December 16, 2009
Note: There is NO PROBLEM WITH THE SAFETY OF THE VACCINE – just the potency.
Children who received a vaccine from the manufacturer DO NOT NEED TO BE IMMUNIZED AGAIN.
Maybe French manufacturer SANOFI PASTEUR should slow down production. They are the manufacturers that bragged they can make 10M vaccines per week and a total of 170M vaccines year. And they promise 90% efficacy (children and adults) with one dose.
Doesn’t seem to be the case here.
The vaccines for children were not potent enough (tested 12% too low) so they are recalling 800K doses of vaccine meant for children ages 6 months to 35 months, who receive only 1/2 the dose. Children over 3 receive the full dose.
How often they test the potency of the vaccine?
In order for vaccine to move to next phase of production it [the vaccine] has to pass all tests and at the end, it has to pass another battery of tests before it can be shipped out. [The company also keeps samples of each batch of vaccine] to periodically test them to see if they stay within specification until expiration date.

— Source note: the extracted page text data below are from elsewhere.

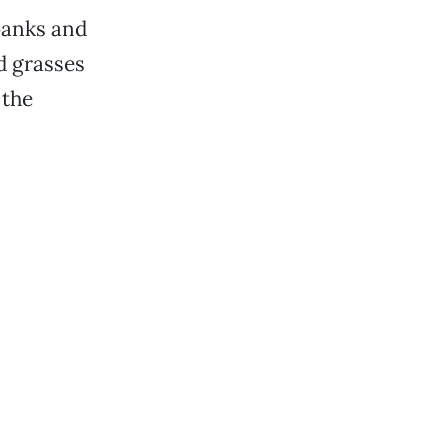
banks and
nd grasses
 the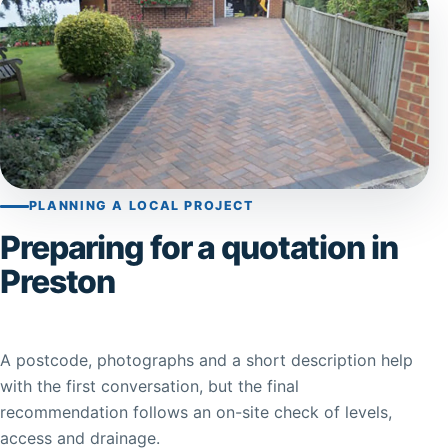
PLANNING A LOCAL PROJECT
Preparing for a quotation in
Preston
A postcode, photographs and a short description help
with the first conversation, but the final
recommendation follows an on-site check of levels,
access and drainage.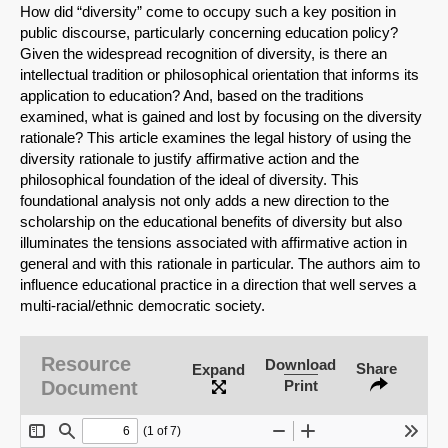
How did “diversity” come to occupy such a key position in
public discourse, particularly concerning education policy?
Given the widespread recognition of diversity, is there an
intellectual tradition or philosophical orientation that informs its
application to education? And, based on the traditions
examined, what is gained and lost by focusing on the diversity
rationale? This article examines the legal history of using the
diversity rationale to justify affirmative action and the
philosophical foundation of the ideal of diversity. This
foundational analysis not only adds a new direction to the
scholarship on the educational benefits of diversity but also
illuminates the tensions associated with affirmative action in
general and with this rationale in particular. The authors aim to
influence educational practice in a direction that well serves a
multi-racial/ethnic democratic society.
SHARE
Resource
Share on Bluesky
Download
Share
Expand
Document
Print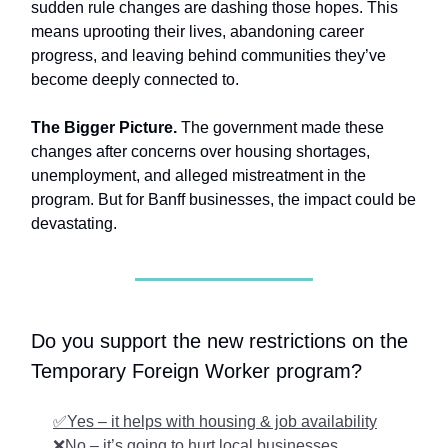
sudden rule changes are dashing those hopes. This
means uprooting their lives, abandoning career
progress, and leaving behind communities they’ve
become deeply connected to.
The Bigger Picture.
The government made these
changes after concerns over housing shortages,
unemployment, and alleged mistreatment in the
program. But for Banff businesses, the impact could be
devastating.
Do you support the new restrictions on the
Temporary Foreign Worker program?
✅Yes – it helps with housing & job availability
❌No – it’s going to hurt local businesses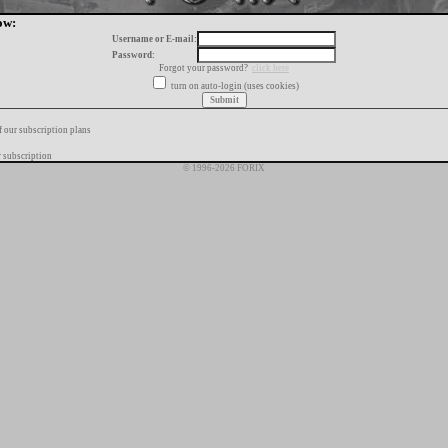
ow:
Username or E-mail:
Password:
Forgot your password?
click here
turn on auto-login (uses cookies)
f our subscription plans
 subscription
© 1996-2026 FORIX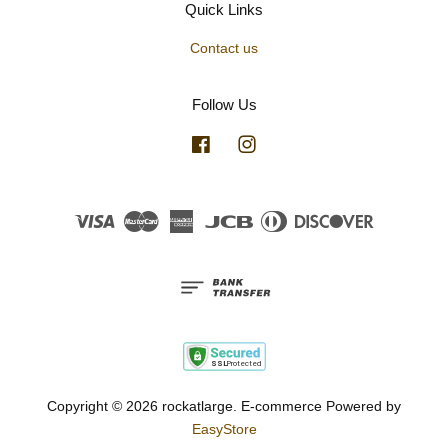
Quick Links
Contact us
Follow Us
Facebook
Instagram
Visa
Master
American
JCB
Diners
Discover
Express
Club
Copyright © 2026 rockatlarge. E-commerce Powered by
EasyStore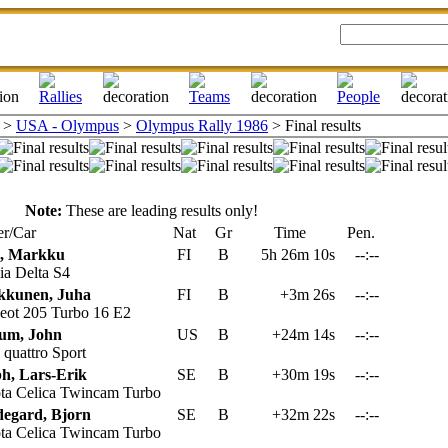
>
USA - Olympus
>
Olympus Rally 1986
> Final results
Note:
These are leading results only!
r/Car
Nat
Gr
Time
Pen.
n, Markku
FI
B
5h 26m 10s
--:--
a Delta S4
kkunen, Juha
FI
B
+3m 26s
--:--
eot 205 Turbo 16 E2
um, John
US
B
+24m 14s
--:--
quattro Sport
h, Lars-Erik
SE
B
+30m 19s
--:--
ta Celica Twincam Turbo
egard, Bjorn
SE
B
+32m 22s
--:--
ta Celica Twincam Turbo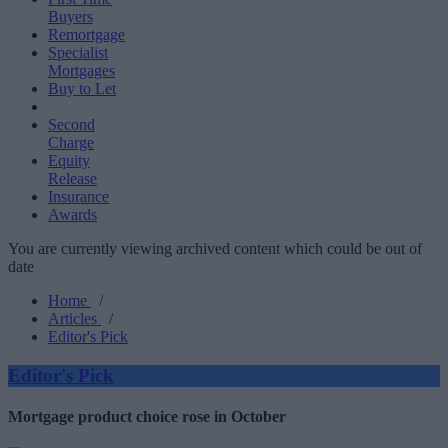
Buyers
Remortgage
Specialist
Mortgages
Buy to Let
Second
Charge
Equity
Release
Insurance
Awards
You are currently viewing archived content which could be out of
date
Home
/
Articles
/
Editor's Pick
Editor's Pick
Mortgage product choice rose in October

Allegedly there was no problem with the initial testing – of 4 lots sent in early November. However on Dec 7th, they discovered that the samples failed – how was not specified. They then notified the CDC (all the H1N1 vaccines are going through the CDC unlike the seasonal vaccine that goes from manufacturer to dispenser) to have them retested and it was determined they were 12% not potent enough.

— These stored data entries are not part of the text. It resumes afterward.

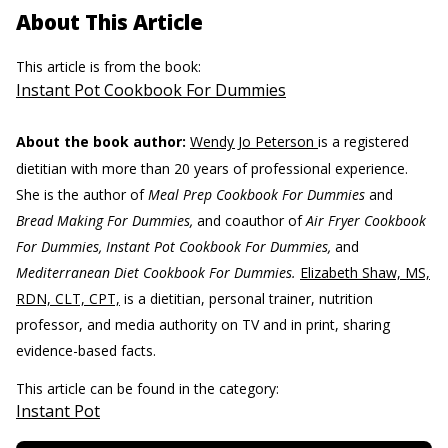
About This Article
This article is from the book:
Instant Pot Cookbook For Dummies
About the book author:
Wendy Jo Peterson
is a registered
dietitian with more than 20 years of professional experience.
She is the author of
Meal Prep Cookbook For Dummies
and
Bread Making For Dummies,
and coauthor of
Air Fryer Cookbook
For Dummies, Instant Pot Cookbook For Dummies,
and
Mediterranean Diet Cookbook For Dummies.
Elizabeth Shaw, MS,
RDN, CLT, CPT,
is a dietitian, personal trainer, nutrition
professor, and media authority on TV and in print, sharing
evidence-based facts.
This article can be found in the category:
Instant Pot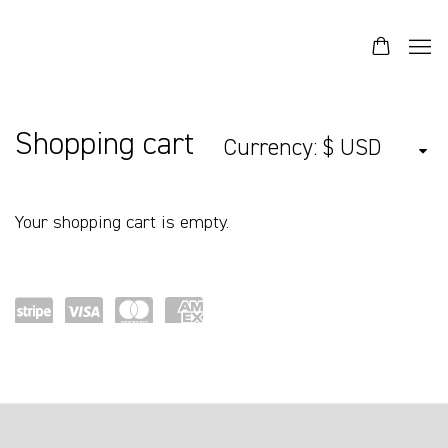
Store
Shopping cart
Currency:
Your shopping cart is empty.
Pow
visa
mast
ame
ered
ercar
x
by
d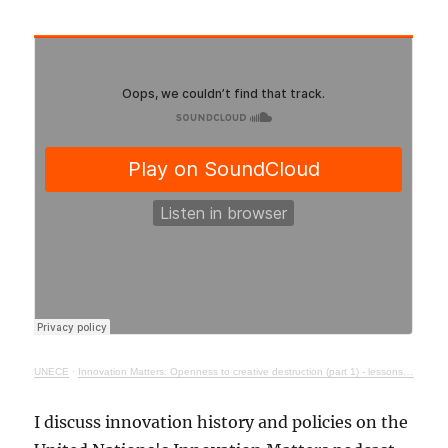
UNECE
·
Innovation Matters: Openness to creative destruction (part 1) - lessons from history
I discuss innovation history and policies on the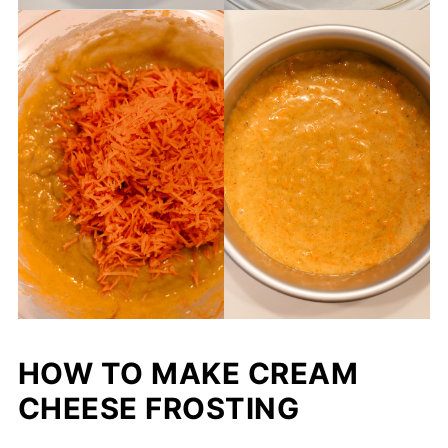
HOW TO MAKE CREAM
CHEESE FROSTING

For a man made vaccine they sure screwed it all up.
They don’t know how much of the vaccine still exists so here is the pertinent recall info.

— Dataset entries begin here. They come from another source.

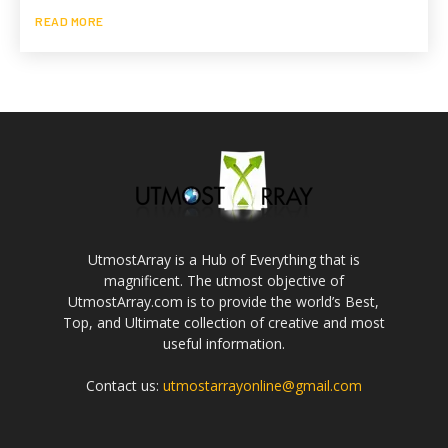
READ MORE
UtmostArray is a Hub of Everything that is
magnificent. The utmost objective of
UtmostArray.com is to provide the world’s Best,
Top, and Ultimate collection of creative and most
useful information.
Contact us:
utmostarrayonline@gmail.com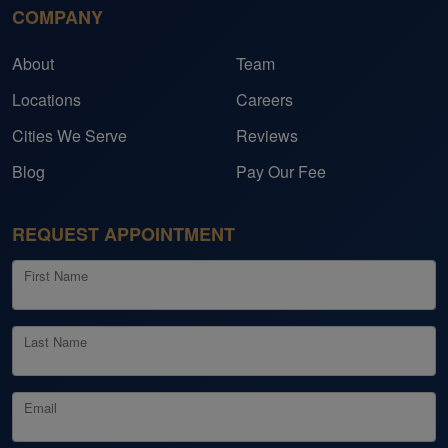
COMPANY
About
Team
Locations
Careers
Cities We Serve
Reviews
Blog
Pay Our Fee
REQUEST APPOINTMENT
First Name
Last Name
Email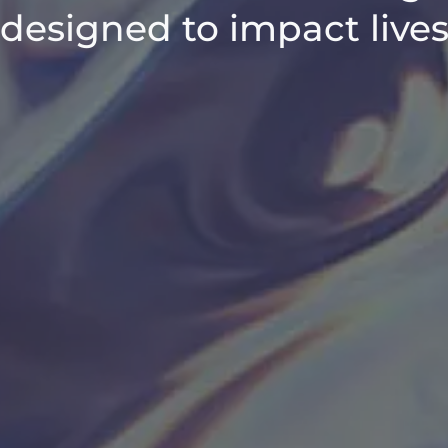
designed to impact live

- Sanofi Pasteur if they come from the following lots:
- The vaccine was manufactured in Sanofi Pasteur’s Swiftwater, Pennsylvania, factory.
- • 0.25 mL pre-filled syringes, 10-packs (NDC . 49281-650-25, sometimes coded as 49281-0650-25): UT023DA, UT028DA, UT028CB.
- • 0.25 mL pre-filled syringes, 25-packs (NDC . 49281-650-70, sometimes coded as 49281-0650-70): UT030CA.